(Statement at Denver City Council’s Public Hearing about the “Food Producing Animals” ordinance)
My name is Keith Akers and I live in District 4. I urge a vote against the proposed food producing animals ordinance unless substantial concerns are addressed.
Concern about this ordinance is increasing. Just this past week, the Humane Society of the United States, with over 11 million supporters and substantial local support, sent a letter to the Denver City Council expressing serious concern about the ordinance. This was not opposition, but serious concerns.
My first concern is the shelter recommendations. The HSUS suggests that Denver follow the Chicken Run Rescue recommendations, which are for 4 square feet of coop space per chicken. The current ordinance has no provisions for coop space at all. As long as a coop is predator-proof and well insulated, the ordinance permits stuffing chickens into as small a coop as is physically possible. This is a license for animal cruelty. Coop space should not be in the rules to be developed later, it should be in the ordinance itself; it’s too important.
Many chicken enthusiasts know very little about how to care for or protect chickens. In Seattle, one knowledgeable activist took the “city chickens” coop tour and found that seven out of the ten coops she saw were not adequately protected against predators. Two out of the ten actually reported losing chickens to predators. Problems with mistreatment of livestock seldom creates a complaint, so cities have no way of tracking this. Who’s going to complain? The chicken, perhaps?
The second concern is about enforcement.
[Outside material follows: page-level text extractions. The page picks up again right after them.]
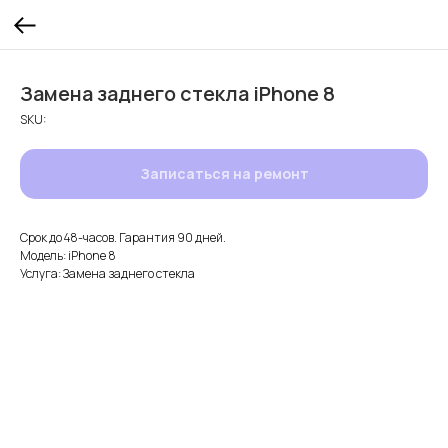
Замена заднего стекла iPhone 8
SKU:
Записаться на ремонт
Срок до 48-часов. Гарантия 90 дней.
Модель: iPhone 8
Услуга: Замена заднего стекла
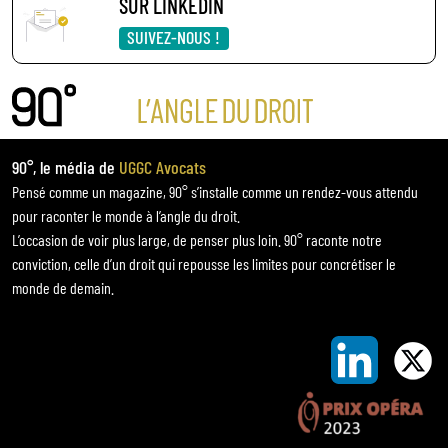
SUR LINKEDIN
SUIVEZ-NOUS !
90°, le média de
UGGC Avocats
Pensé comme un magazine, 90° s’installe comme un rendez-vous attendu
pour raconter le monde à l’angle du droit.
L’occasion de voir plus large, de penser plus loin. 90° raconte notre
conviction, celle d’un droit qui repousse les limites pour concrétiser le
monde de demain.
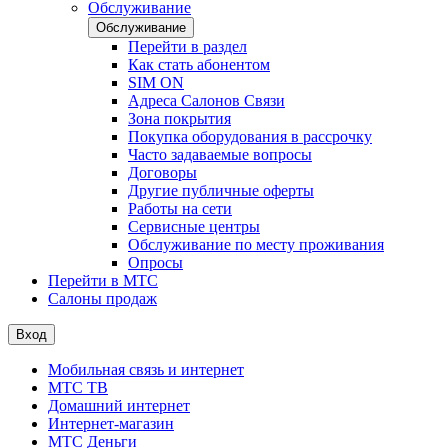
Обслуживание
Обслуживание
Перейти в раздел
Как стать абонентом
SIM ON
Адреса Салонов Связи
Зона покрытия
Покупка оборудования в рассрочку
Часто задаваемые вопросы
Договоры
Другие публичные оферты
Работы на сети
Сервисные центры
Обслуживание по месту проживания
Опросы
Перейти в МТС
Салоны продаж
Вход
Мобильная связь и интернет
МТС ТВ
Домашний интернет
Интернет-магазин
МТС Деньги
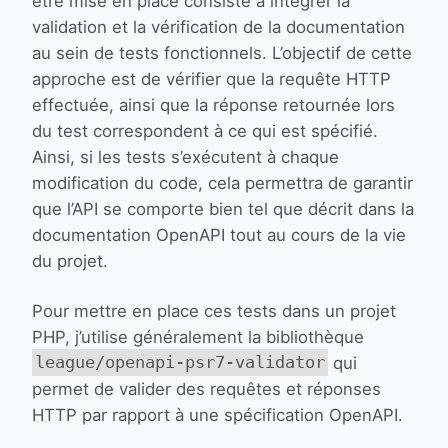
être mise en place consiste à intégrer la
validation et la vérification de la documentation
au sein de tests fonctionnels. L’objectif de cette
approche est de vérifier que la requête HTTP
effectuée, ainsi que la réponse retournée lors
du test correspondent à ce qui est spécifié.
Ainsi, si les tests s’exécutent à chaque
modification du code, cela permettra de garantir
que l’API se comporte bien tel que décrit dans la
documentation OpenAPI tout au cours de la vie
du projet.
Pour mettre en place ces tests dans un projet
PHP, j’utilise généralement la bibliothèque
league/openapi-psr7-validator
qui
permet de valider des requêtes et réponses
HTTP par rapport à une spécification OpenAPI.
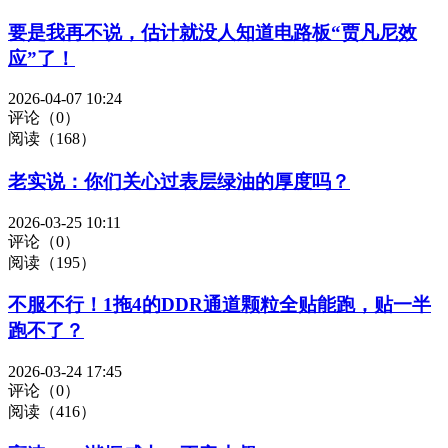
要是我再不说，估计就没人知道电路板“贾凡尼效
应”了！
2026-04-07 10:24
评论（0）
阅读（168）
老实说：你们关心过表层绿油的厚度吗？
2026-03-25 10:11
评论（0）
阅读（195）
不服不行！1拖4的DDR通道颗粒全贴能跑，贴一半
跑不了？
2026-03-24 17:45
评论（0）
阅读（416）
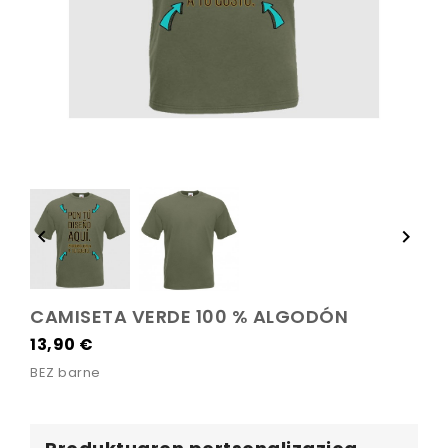


CAMISETA VERDE 100 % ALGODÓN
13,90 €
BEZ barne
The HSUS says, and I agree, “we recommend requiring permits and annual license fees for individual animals.” Otherwise, “there is no way to relate a license to individual animals or to tell, on the basis of licensing, how many livestock animals are being kept in Denver at any time or over any period of time.” Accountability is very important; I could almost support this bill if this element of accountability was included alone.
The third concern is about dwarf goats. Dwarf goats are susceptible to diseases which can be transmitted to humans, such as soremouth. Getting milk from goats requires breeding the females and thus there will likely be an eventual goat overpopulation problem. Finally, goats are social animals and the space afforded dwarf goats may be inadequate; a single dwarf goat restricted to 130 square feet is likely to be a very unhappy goat. The remedy: delete goats from the ordinance entirely.
Don’t create a license for cruelty. I recommend rejection of the FPA ordinance unless it is substantially modified.
[Note: this is pretty close to what I actually said, and certainly what I wanted to say, but I may have put in some “ad-lib” comments, so this isn’t an exact transcript. I have other concerns as well, this is just what I could fit into three minutes.]